Of a b13 coilover, or spring install?
something that I could follow to aid in installing springs?
any help is appreciated
thanks1! :thumbup:


----------



## whitelightening (Apr 14, 2004)

*pics*



koshimaro said:


> Of a b13 coilover, or spring install?
> something that I could follow to aid in installing springs?
> any help is appreciated
> thanks1! :thumbup:


look on www.floridasr20s.com they have the install on there


----------



## koshimaro (Jun 28, 2002)

thanks man!


----------



## new94 (Jan 9, 2004)

i just had my back strut's replaced the hardest part was getting the brake line's off without breaking one, and check your sway bar end links while your at it mine need replacing soon. You'll also need the coil tool if your strut's aren't fully assembled.


----------



## b14bluebird (Apr 15, 2004)

can anyone see a b13 ser for sale please email ([email protected] 
thanks


----------



## koshimaro (Jun 28, 2002)

so, can i keep my stock struts with my coilovers?


----------



## ReVerm (Jan 13, 2003)

koshimaro said:


> so, can i keep my stock struts with my coilovers?


No.


----------



## koshimaro (Jun 28, 2002)

ReVerm said:


> No.


you serious  

okay i have my coilovers, so what else would i need to install them?


----------



## ReVerm (Jan 13, 2003)

koshimaro said:


> you serious
> 
> okay i have my coilovers, so what else would i need to install them?

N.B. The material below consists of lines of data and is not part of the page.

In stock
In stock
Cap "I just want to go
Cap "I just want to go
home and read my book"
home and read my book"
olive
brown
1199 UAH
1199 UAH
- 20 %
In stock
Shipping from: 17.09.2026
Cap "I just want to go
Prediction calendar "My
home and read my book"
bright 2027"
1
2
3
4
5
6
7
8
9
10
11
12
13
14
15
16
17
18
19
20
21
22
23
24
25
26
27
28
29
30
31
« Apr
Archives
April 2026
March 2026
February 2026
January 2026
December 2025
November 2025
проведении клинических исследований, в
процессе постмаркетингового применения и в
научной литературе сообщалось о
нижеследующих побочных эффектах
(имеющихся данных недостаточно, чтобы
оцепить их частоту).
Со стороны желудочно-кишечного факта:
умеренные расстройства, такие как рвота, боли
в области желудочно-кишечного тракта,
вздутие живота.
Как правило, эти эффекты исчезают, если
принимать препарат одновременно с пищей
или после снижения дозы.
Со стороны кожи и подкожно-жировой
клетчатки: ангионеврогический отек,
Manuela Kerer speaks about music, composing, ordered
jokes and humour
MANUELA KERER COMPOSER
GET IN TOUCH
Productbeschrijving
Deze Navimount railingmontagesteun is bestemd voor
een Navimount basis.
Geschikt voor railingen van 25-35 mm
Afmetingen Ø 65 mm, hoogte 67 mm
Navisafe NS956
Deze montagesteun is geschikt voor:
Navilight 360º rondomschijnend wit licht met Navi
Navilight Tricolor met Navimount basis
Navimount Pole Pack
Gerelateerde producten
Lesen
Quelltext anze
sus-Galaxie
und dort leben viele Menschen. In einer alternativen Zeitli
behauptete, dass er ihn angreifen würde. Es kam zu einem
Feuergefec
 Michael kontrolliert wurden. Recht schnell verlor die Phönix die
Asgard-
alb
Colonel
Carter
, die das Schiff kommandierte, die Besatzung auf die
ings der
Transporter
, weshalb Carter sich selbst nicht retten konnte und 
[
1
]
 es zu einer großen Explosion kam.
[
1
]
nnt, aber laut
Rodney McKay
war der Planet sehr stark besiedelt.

Unless your coilovers have the same spring rate and free length as the stock spring, you will need to upgrade your dampers (shocks & struts). What are the spring rates of your coilovers?


----------



## koshimaro (Jun 28, 2002)

i couldnt tell you, they are a set of those ebay springs :thumbdwn:


----------



## ReVerm (Jan 13, 2003)

koshimaro said:


> i couldnt tell you, they are a set of those ebay springs :thumbdwn:


That's unfortunate. A lot of those eBay springs apparently come with spring rates in the neighborhood of 300lbs/in, so you're going to need to spend a fair amount of money just to get dampers that will give you half decent handling and be able to sustain the increased spring rate. You're looking at KYB AGX's and the like. If you put them on your stock shocks/struts, you'll blow them out in a few months.

Yes, I know it's a lot more expensive than you wanted it to be. That's why you got eBay coils in the first place. But that's the price you pay for going cheap. Sorry.


----------